======== Records for the task ========

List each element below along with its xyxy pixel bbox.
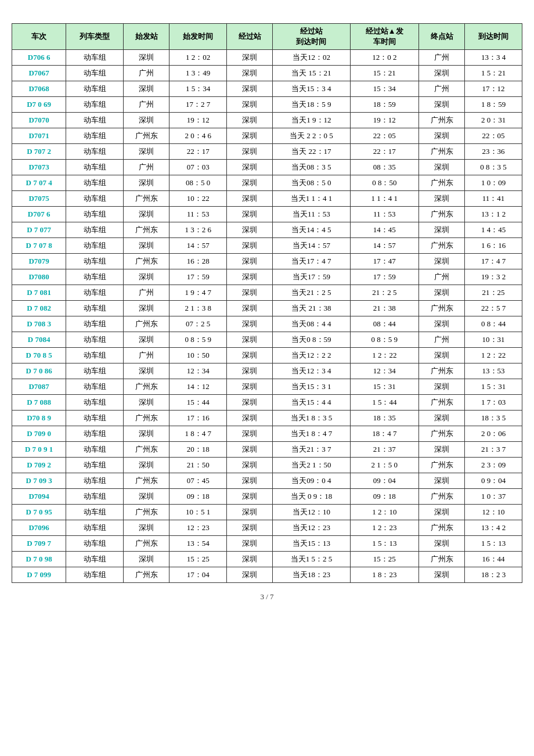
table-row: D 7 082动车组深圳2 1：3 8深圳当天 21：3821：38广州东22：… — [12, 301, 522, 316]
data-cell: 当天1 9：12 — [273, 113, 350, 128]
table-row: D7070动车组深圳19：12深圳当天1 9：1219：12广州东2 0：31 — [12, 113, 522, 128]
data-cell: 1 5：44 — [350, 395, 418, 411]
data-cell: 当天12：10 — [273, 505, 350, 520]
data-cell: 动车组 — [66, 332, 124, 348]
data-cell: 13：54 — [169, 536, 227, 552]
data-cell: 动车组 — [66, 363, 124, 379]
data-cell: 09：18 — [350, 489, 418, 505]
data-cell: 1 7：03 — [465, 395, 522, 411]
data-cell: 广州东 — [124, 442, 169, 458]
data-cell: 深圳 — [227, 238, 273, 254]
data-cell: 深圳 — [227, 269, 273, 285]
data-cell: 1 5：21 — [465, 66, 522, 81]
data-cell: 21：25 — [465, 285, 522, 301]
table-row: D 7 07 4动车组深圳08：5 0深圳当天08：5 00 8：50广州东1 … — [12, 175, 522, 191]
data-cell: 深圳 — [419, 567, 465, 583]
data-cell: 1 0：09 — [465, 175, 522, 191]
data-cell: 1 6：16 — [465, 238, 522, 254]
data-cell: 深圳 — [227, 254, 273, 269]
table-row: D7075动车组广州东10：22深圳当天1 1：4 11 1：4 1深圳11：4… — [12, 191, 522, 207]
data-cell: 广州东 — [124, 567, 169, 583]
train-id-cell: D7079 — [12, 254, 66, 269]
data-cell: 广州东 — [419, 144, 465, 160]
train-id-cell: D 70 8 5 — [12, 348, 66, 363]
train-id-cell: D7068 — [12, 81, 66, 97]
data-cell: 广州东 — [124, 222, 169, 238]
table-row: D707 6动车组深圳11：53深圳当天11：5311：53广州东13：1 2 — [12, 207, 522, 222]
data-cell: 12：10 — [465, 505, 522, 520]
data-cell: 广州东 — [419, 113, 465, 128]
data-cell: 深圳 — [227, 301, 273, 316]
data-cell: 2 0：06 — [465, 426, 522, 442]
data-cell: 17：4 7 — [465, 254, 522, 269]
data-cell: 深圳 — [227, 222, 273, 238]
data-cell: 21：37 — [350, 442, 418, 458]
data-cell: 深圳 — [419, 128, 465, 144]
data-cell: 当天 0 9：18 — [273, 489, 350, 505]
train-id-cell: D70 8 9 — [12, 411, 66, 426]
data-cell: 11：41 — [465, 191, 522, 207]
data-cell: 深圳 — [227, 191, 273, 207]
table-row: D7067动车组广州1 3：49深圳当天 15：2115：21深圳1 5：21 — [12, 66, 522, 81]
data-cell: 动车组 — [66, 316, 124, 332]
data-cell: 17：2 7 — [169, 97, 227, 113]
data-cell: 当天 2 2：0 5 — [273, 128, 350, 144]
data-cell: 动车组 — [66, 175, 124, 191]
data-cell: 深圳 — [227, 395, 273, 411]
data-cell: 深圳 — [124, 50, 169, 66]
data-cell: 深圳 — [227, 113, 273, 128]
data-cell: 深圳 — [227, 144, 273, 160]
data-cell: 0 9：04 — [465, 473, 522, 489]
data-cell: 当天2 1：50 — [273, 458, 350, 473]
data-cell: 13：4 2 — [465, 520, 522, 536]
data-cell: 深圳 — [227, 207, 273, 222]
data-cell: 14：12 — [169, 379, 227, 395]
data-cell: 当天1 8：4 7 — [273, 426, 350, 442]
data-cell: 15：44 — [169, 395, 227, 411]
data-cell: 10：31 — [465, 332, 522, 348]
data-cell: 18：35 — [350, 411, 418, 426]
data-cell: 深圳 — [419, 66, 465, 81]
data-cell: 深圳 — [227, 160, 273, 175]
data-cell: 23：36 — [465, 144, 522, 160]
data-cell: 21：3 7 — [465, 442, 522, 458]
data-cell: 22：17 — [169, 144, 227, 160]
data-cell: 16：44 — [465, 552, 522, 567]
train-id-cell: D 708 3 — [12, 316, 66, 332]
data-cell: 当天17：59 — [273, 269, 350, 285]
data-cell: 动车组 — [66, 411, 124, 426]
data-cell: 07：45 — [169, 473, 227, 489]
data-cell: 动车组 — [66, 395, 124, 411]
train-id-cell: D7087 — [12, 379, 66, 395]
data-cell: 19：12 — [350, 113, 418, 128]
data-cell: 广州东 — [419, 207, 465, 222]
data-cell: 广州 — [124, 348, 169, 363]
table-row: D 707 2动车组深圳22：17深圳当天 22：1722：17广州东23：36 — [12, 144, 522, 160]
data-cell: 10：50 — [169, 348, 227, 363]
data-cell: 广州 — [419, 50, 465, 66]
table-row: D7080动车组深圳17：59深圳当天17：5917：59广州19：3 2 — [12, 269, 522, 285]
data-cell: 当天11：53 — [273, 207, 350, 222]
data-cell: 深圳 — [227, 411, 273, 426]
data-cell: 当天0 8：59 — [273, 332, 350, 348]
data-cell: 广州东 — [124, 411, 169, 426]
data-cell: 0 8：44 — [465, 316, 522, 332]
train-id-cell: D 7 0 86 — [12, 363, 66, 379]
data-cell: 2 3：09 — [465, 458, 522, 473]
data-cell: 15：21 — [350, 66, 418, 81]
data-cell: 当天1 8：3 5 — [273, 411, 350, 426]
train-schedule-table: 车次 列车类型 始发站 始发时间 经过站 经过站到达时间 经过站▲发车时间 终点… — [12, 23, 522, 583]
data-cell: 11：53 — [169, 207, 227, 222]
data-cell: 动车组 — [66, 285, 124, 301]
data-cell: 深圳 — [124, 269, 169, 285]
data-cell: 1 5：34 — [169, 81, 227, 97]
data-cell: 动车组 — [66, 520, 124, 536]
data-cell: 1 4：45 — [465, 222, 522, 238]
train-id-cell: D 707 2 — [12, 144, 66, 160]
data-cell: 深圳 — [227, 473, 273, 489]
main-content: 车次 列车类型 始发站 始发时间 经过站 经过站到达时间 经过站▲发车时间 终点… — [12, 23, 522, 602]
data-cell: 广州 — [124, 285, 169, 301]
data-cell: 当天 22：17 — [273, 144, 350, 160]
table-row: D 7 081动车组广州1 9：4 7深圳当天21：2 521：2 5深圳21：… — [12, 285, 522, 301]
data-cell: 当天17：4 7 — [273, 254, 350, 269]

========

**Exercise details:**
Every line above should be retyped exactly; the pictures do not belong in the copy.

**Answer space:**
List each element below along with its xyxy pixel bbox.
table-row: D 7 082动车组深圳2 1：3 8深圳当天 21：3821：38广州东22：… — [12, 301, 522, 316]
data-cell: 当天1 9：12 — [273, 113, 350, 128]
table-row: D7070动车组深圳19：12深圳当天1 9：1219：12广州东2 0：31 — [12, 113, 522, 128]
data-cell: 1 5：44 — [350, 395, 418, 411]
data-cell: 当天12：10 — [273, 505, 350, 520]
data-cell: 动车组 — [66, 332, 124, 348]
data-cell: 13：54 — [169, 536, 227, 552]
data-cell: 动车组 — [66, 363, 124, 379]
data-cell: 09：18 — [350, 489, 418, 505]
data-cell: 1 7：03 — [465, 395, 522, 411]
data-cell: 广州东 — [124, 442, 169, 458]
data-cell: 深圳 — [227, 238, 273, 254]
data-cell: 深圳 — [227, 269, 273, 285]
data-cell: 1 5：21 — [465, 66, 522, 81]
data-cell: 21：25 — [465, 285, 522, 301]
table-row: D 7 07 4动车组深圳08：5 0深圳当天08：5 00 8：50广州东1 … — [12, 175, 522, 191]
data-cell: 深圳 — [419, 567, 465, 583]
data-cell: 1 0：09 — [465, 175, 522, 191]
data-cell: 1 6：16 — [465, 238, 522, 254]
data-cell: 深圳 — [227, 254, 273, 269]
table-row: D7075动车组广州东10：22深圳当天1 1：4 11 1：4 1深圳11：4… — [12, 191, 522, 207]
data-cell: 广州东 — [124, 567, 169, 583]
train-id-cell: D7079 — [12, 254, 66, 269]
data-cell: 广州东 — [419, 144, 465, 160]
train-id-cell: D 70 8 5 — [12, 348, 66, 363]
train-id-cell: D7068 — [12, 81, 66, 97]
data-cell: 广州东 — [124, 222, 169, 238]
table-row: D707 6动车组深圳11：53深圳当天11：5311：53广州东13：1 2 — [12, 207, 522, 222]
data-cell: 12：10 — [465, 505, 522, 520]
data-cell: 广州东 — [419, 113, 465, 128]
data-cell: 深圳 — [227, 301, 273, 316]
data-cell: 2 0：06 — [465, 426, 522, 442]
data-cell: 17：4 7 — [465, 254, 522, 269]
data-cell: 深圳 — [227, 222, 273, 238]
data-cell: 21：37 — [350, 442, 418, 458]
data-cell: 深圳 — [419, 128, 465, 144]
data-cell: 当天 0 9：18 — [273, 489, 350, 505]
train-id-cell: D70 8 9 — [12, 411, 66, 426]
data-cell: 11：41 — [465, 191, 522, 207]
data-cell: 深圳 — [227, 191, 273, 207]
table-row: D7067动车组广州1 3：49深圳当天 15：2115：21深圳1 5：21 — [12, 66, 522, 81]
data-cell: 动车组 — [66, 316, 124, 332]
data-cell: 17：2 7 — [169, 97, 227, 113]
data-cell: 当天 2 2：0 5 — [273, 128, 350, 144]
data-cell: 动车组 — [66, 175, 124, 191]
data-cell: 深圳 — [227, 395, 273, 411]
data-cell: 深圳 — [124, 50, 169, 66]
data-cell: 深圳 — [227, 113, 273, 128]
data-cell: 深圳 — [227, 144, 273, 160]
data-cell: 0 9：04 — [465, 473, 522, 489]
data-cell: 当天2 1：50 — [273, 458, 350, 473]
data-cell: 13：4 2 — [465, 520, 522, 536]
data-cell: 深圳 — [227, 207, 273, 222]
data-cell: 14：12 — [169, 379, 227, 395]
data-cell: 当天1 8：4 7 — [273, 426, 350, 442]
data-cell: 15：44 — [169, 395, 227, 411]
data-cell: 10：31 — [465, 332, 522, 348]
data-cell: 18：35 — [350, 411, 418, 426]
data-cell: 深圳 — [419, 66, 465, 81]
data-cell: 深圳 — [227, 160, 273, 175]
data-cell: 23：36 — [465, 144, 522, 160]
data-cell: 21：3 7 — [465, 442, 522, 458]
data-cell: 22：17 — [169, 144, 227, 160]
data-cell: 16：44 — [465, 552, 522, 567]
train-id-cell: D 708 3 — [12, 316, 66, 332]
data-cell: 当天17：59 — [273, 269, 350, 285]
data-cell: 动车组 — [66, 411, 124, 426]
data-cell: 07：45 — [169, 473, 227, 489]
data-cell: 动车组 — [66, 395, 124, 411]
train-id-cell: D7087 — [12, 379, 66, 395]
data-cell: 19：12 — [350, 113, 418, 128]
data-cell: 广州东 — [419, 207, 465, 222]
data-cell: 广州 — [124, 348, 169, 363]
table-row: D 707 2动车组深圳22：17深圳当天 22：1722：17广州东23：36 — [12, 144, 522, 160]
data-cell: 10：50 — [169, 348, 227, 363]
data-cell: 广州 — [419, 50, 465, 66]
table-row: D7080动车组深圳17：59深圳当天17：5917：59广州19：3 2 — [12, 269, 522, 285]
data-cell: 当天11：53 — [273, 207, 350, 222]
data-cell: 深圳 — [227, 411, 273, 426]
data-cell: 当天0 8：59 — [273, 332, 350, 348]
data-cell: 广州东 — [124, 411, 169, 426]
data-cell: 0 8：44 — [465, 316, 522, 332]
train-id-cell: D 7 0 86 — [12, 363, 66, 379]
data-cell: 2 3：09 — [465, 458, 522, 473]
data-cell: 15：21 — [350, 66, 418, 81]
data-cell: 当天1 8：3 5 — [273, 411, 350, 426]
train-schedule-table: 车次 列车类型 始发站 始发时间 经过站 经过站到达时间 经过站▲发车时间 终点… — [12, 23, 522, 583]
data-cell: 11：53 — [169, 207, 227, 222]
data-cell: 动车组 — [66, 285, 124, 301]
data-cell: 深圳 — [124, 269, 169, 285]
data-cell: 1 5：34 — [169, 81, 227, 97]
data-cell: 动车组 — [66, 520, 124, 536]
data-cell: 1 4：45 — [465, 222, 522, 238]
train-id-cell: D 707 2 — [12, 144, 66, 160]
data-cell: 深圳 — [227, 473, 273, 489]
main-content: 车次 列车类型 始发站 始发时间 经过站 经过站到达时间 经过站▲发车时间 终点… — [12, 23, 522, 602]
data-cell: 广州 — [124, 285, 169, 301]
data-cell: 当天 22：17 — [273, 144, 350, 160]
table-row: D 7 081动车组广州1 9：4 7深圳当天21：2 521：2 5深圳21：… — [12, 285, 522, 301]
data-cell: 当天17：4 7 — [273, 254, 350, 269]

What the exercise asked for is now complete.